Meantime, a curiosity worth mentioning: A separate employment survey from the Labor Department shows a much-brighter picture for September. The so-called household survey, which is calculated with a separate methodology, is used for estimating the monthly unemployment rate. The official jobless rate for the nation reportedly fell to 7.8% last month vs. 8.1% in August. Why? The household survey reports that employment rose an incredible 873,000 last month–the best month in nearly a decade. Huh?!?! That’s almost certainly overstating the case, and dramatically so, which is probably why most economists tend to focus on the establishment survey. Indeed, the household numbers are far more volatile on a monthly basis vs. the establishment data. (For some details on how the two series compare, see the Labor Department’s explanation here.)
On that note, let’s review the history of private payrolls via the establishment numbers in recent years for some context with today’s update. As the chart below shows, the labor market is still expanding. It’s not impressive (notwithstanding the household numbers), nor anywhere near sufficient to inspire much confidence about the longer-term economic outlook.

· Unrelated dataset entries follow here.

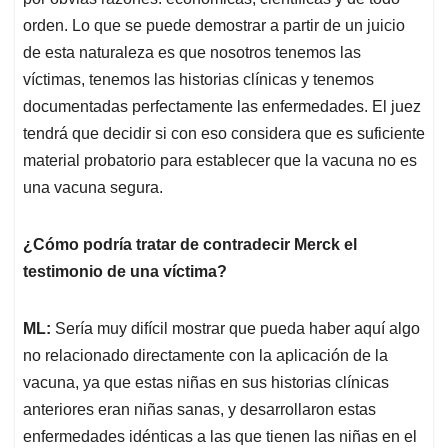
orden. Lo que se puede demostrar a partir de un juicio
de esta naturaleza es que nosotros tenemos las
víctimas, tenemos las historias clínicas y tenemos
documentadas perfectamente las enfermedades. El juez
tendrá que decidir si con eso considera que es suficiente
material probatorio para establecer que la vacuna no es
una vacuna segura.
¿Cómo podría tratar de contradecir Merck el
testimonio de una víctima?
ML:
Sería muy difícil mostrar que pueda haber aquí algo
no relacionado directamente con la aplicación de la
vacuna, ya que estas niñas en sus historias clínicas
anteriores eran niñas sanas, y desarrollaron estas
enfermedades idénticas a las que tienen las niñas en el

But if we’re looking for signs that September will eventually be labeled the start of a new recession, as defined by NBER, the news in today’s payrolls report isn’t dark enough.
It’s important to distinguish between what’s increasingly looking like a chronic illness for growth vs. nowcasting the current state of the business cycle. The key points that everyone agrees on: 1) economic growth decelerated over the last six months or so; and 2) the all-important pace of job growth has suffered too. The obvious warning signs in this process can’t be ignored, namely, slow growth at some point, if it drags on long enough, will bring us to a new recession.
When the tipping point is reached, however, it’ll be obvious in the data. That includes payrolls, but even this key indicator can’t be relied on for issuing timely signals about the state of the business cycle. That requires a deeper dive into the data, which is the inspiration behind The Capital Spectator Economic Trend Index (CS-ETI). When we last checked in with CS-ETI for the read through August, the odds that a new downturn had started remained low. The numbers so far for September don’t change that view, although it’s still early and today’s jobs report reminds that we should be prepared for weaker-than-expected news in other September indicators as they arrive in the coming weeks.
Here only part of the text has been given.